What the exercise asks:
Whatever comes before the line containing "やこだわりをしっかり伝えられる環境が整っているサロ" stays out; transcribe that line and all that follow to the end of the records exactly, with no pictures.

Data for this task:
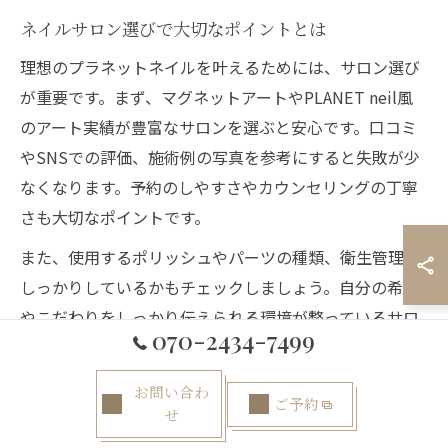
ネイルサロン選びで大切なポイントとは
理想のプラネットネイルを叶えるためには、サロン選び
が重要です。まず、マグネットアートやPLANET neil風
のアート実績が豊富なサロンを選ぶと安心です。口コミ
やSNSでの評価、施術例の写真を参考にすると失敗が少
なくなります。予約のしやすさやカウンセリングの丁寧
さも大切なポイントです。
また、使用するポリッシュやパーツの種類、衛生管理が
しっかりしているかもチェックしましょう。自分の希望
やこだわりをしっかり伝えられる環境が整っているサロ
070-2434-7499
ンでは、満足度の高い仕上がりが期待できます。初めて
の方は、事前に問い合わせをして不安点を確認すること
お問い合わ
ご予約
をおすすめします。
せ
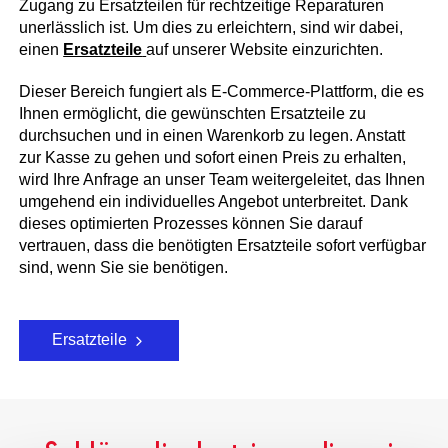
Zugang zu Ersatzteilen für rechtzeitige Reparaturen
unerlässlich ist. Um dies zu erleichtern, sind wir dabei,
einen
Ersatzteile
auf unserer Website einzurichten.
Dieser Bereich fungiert als E-Commerce-Plattform, die es
Ihnen ermöglicht, die gewünschten Ersatzteile zu
durchsuchen und in einen Warenkorb zu legen. Anstatt
zur Kasse zu gehen und sofort einen Preis zu erhalten,
wird Ihre Anfrage an unser Team weitergeleitet, das Ihnen
umgehend ein individuelles Angebot unterbreitet. Dank
dieses optimierten Prozesses können Sie darauf
vertrauen, dass die benötigten Ersatzteile sofort verfügbar
sind, wenn Sie sie benötigen.
Ersatzteile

Worked solution:
やこだわりをしっかり伝えられる環境が整っているサロ
070-2434-7499
ンでは、満足度の高い仕上がりが期待できます。初めて
の方は、事前に問い合わせをして不安点を確認すること
お問い合わ
ご予約
をおすすめします。
せ
Zugang zu Ersatzteilen für rechtzeitige Reparaturen
unerlässlich ist. Um dies zu erleichtern, sind wir dabei,
einen
Ersatzteile
auf unserer Website einzurichten.
Dieser Bereich fungiert als E-Commerce-Plattform, die es
Ihnen ermöglicht, die gewünschten Ersatzteile zu
durchsuchen und in einen Warenkorb zu legen. Anstatt
zur Kasse zu gehen und sofort einen Preis zu erhalten,
wird Ihre Anfrage an unser Team weitergeleitet, das Ihnen
umgehend ein individuelles Angebot unterbreitet. Dank
dieses optimierten Prozesses können Sie darauf
vertrauen, dass die benötigten Ersatzteile sofort verfügbar
sind, wenn Sie sie benötigen.
Ersatzteile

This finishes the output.